Il meteo di questo giro del mondo è stato in parte anomalo. L’anticiclone di Santa Elena nella discesa dell’Atlantico ha tenuto il gruppo di testa fermo nel vento leggero per quasi 6 giorni, nello stessa zona, tra Cape Town e il Brasile, dove 4 anni prima le barche passavano a oltre 20 nodi di velocità media. Lì si è scavato un primo solco importante tra il tempo di riferimento del 2016/2017 e quello di quest’anno. Poi è arrivato il mare incrociato del Southern Ocean, che impediva alle barche di navigare senza correre grossi rischi dovuti alle sollecitazioni per i continui “crash” sui muri d’acqua troppo corti per essere surfati correttamente. Pedote ha raccontato di un periodo d’onda inferiore agli 8 secondi, con l’altezza media degli Oceani del sud significa navigare in un inferno anche se l’onda è in poppa. Per questo motivo tutti gli skipper sono stati costretti a rallentare. Con le onde così strette tra una e l’altra quando le barche accelleravano su una cresta andavao a sbattere in quella successiva, con violente decelerazioni di oltre 10 nodi devastanti per la tenuta dell’attrezzatura. Impossibile navigare in velocità in condizioni simili.

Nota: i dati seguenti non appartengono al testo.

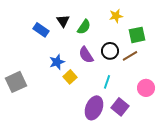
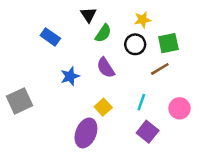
black triangle: (63, 21) -> (88, 15), moved
black circle: (110, 51) -> (135, 44), moved
yellow square: (70, 77) -> (103, 107), moved
cyan line: (107, 82) -> (141, 102), moved
purple ellipse: (94, 108) -> (86, 133), moved

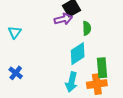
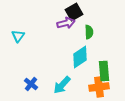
blue cross: (16, 73) -> (31, 84), moved
cyan arrow: (71, 82) -> (62, 85), moved, turned 30

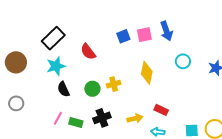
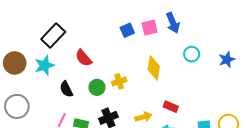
red semicircle: (88, 52) -> (84, 58), moved
cyan star: (56, 66) -> (44, 65), moved
gray circle: (16, 103) -> (17, 106), size x1.5

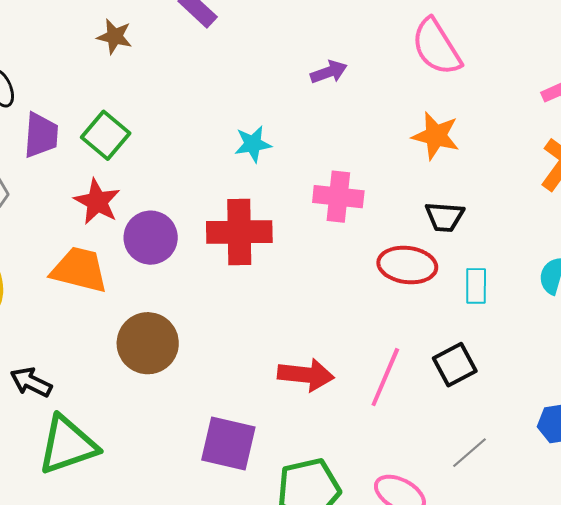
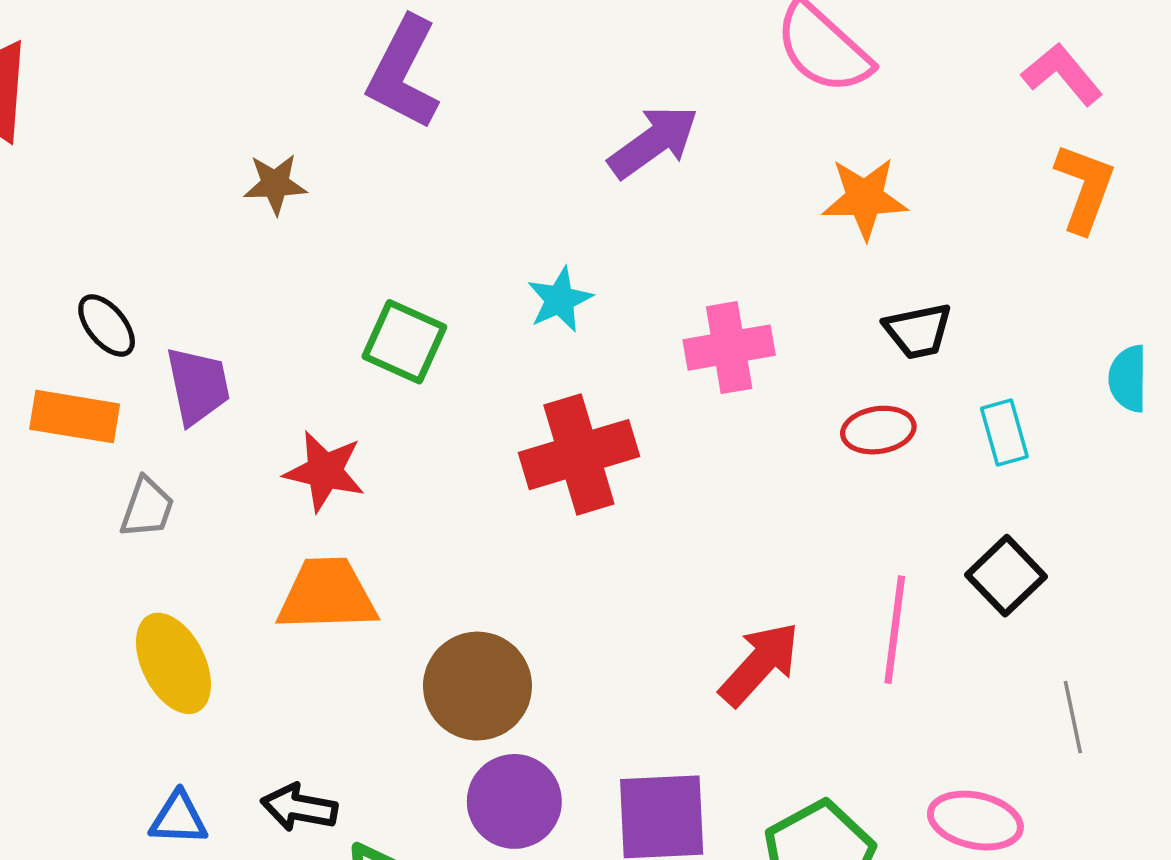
purple arrow: (329, 72) -> (653, 142), size x1.5
green square: (106, 135) -> (404, 342), moved
purple circle: (151, 238) -> (514, 801), moved
red ellipse: (407, 265) -> (878, 430), size x0.7
red arrow: (306, 375) -> (759, 664), turned -38
gray line: (469, 453) -> (1073, 717), turned -45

Fin qui le ragioni del meteo. Poi c’è stato chiaramente un fattore barche. I nuovi Imoca sembravano perfetti negli shooting fotografici in Bretagna, ma quando il gioco si è fatto duro alcune criticità sono emerse. Sui foil la regola di classe non prevedeva un limite massimo di misura, e alla fine realizzare queste appendici molto grandi, per ottenere un volo stabile sulle onde, si è rivelata una mossa che se in alcune situazioni ha pagato (quando il vento non andava oltre i 25 nodi e il mare era non troppo corto), in altre ha mostrato delle criticità. I foil troppo grandi montati su scafi dalle linee tese, completamente piatti sotto, si sono rivelati un tallone d’Achille tecnico che ha reso le barche fragili ed esposte al rischio di cedimenti strutturali. Per questo motivo è probabile che per il Vendée Globe del 2024 venga rivista la regola di stazza della classe Imoca, introducendo un limite massimo di grandezza per i foil e altre migliorie per mantenere le barche comunque molto performanti, sempre in grado di volare sui foil, ma anche meno esposte agli inconvenienti tecnici.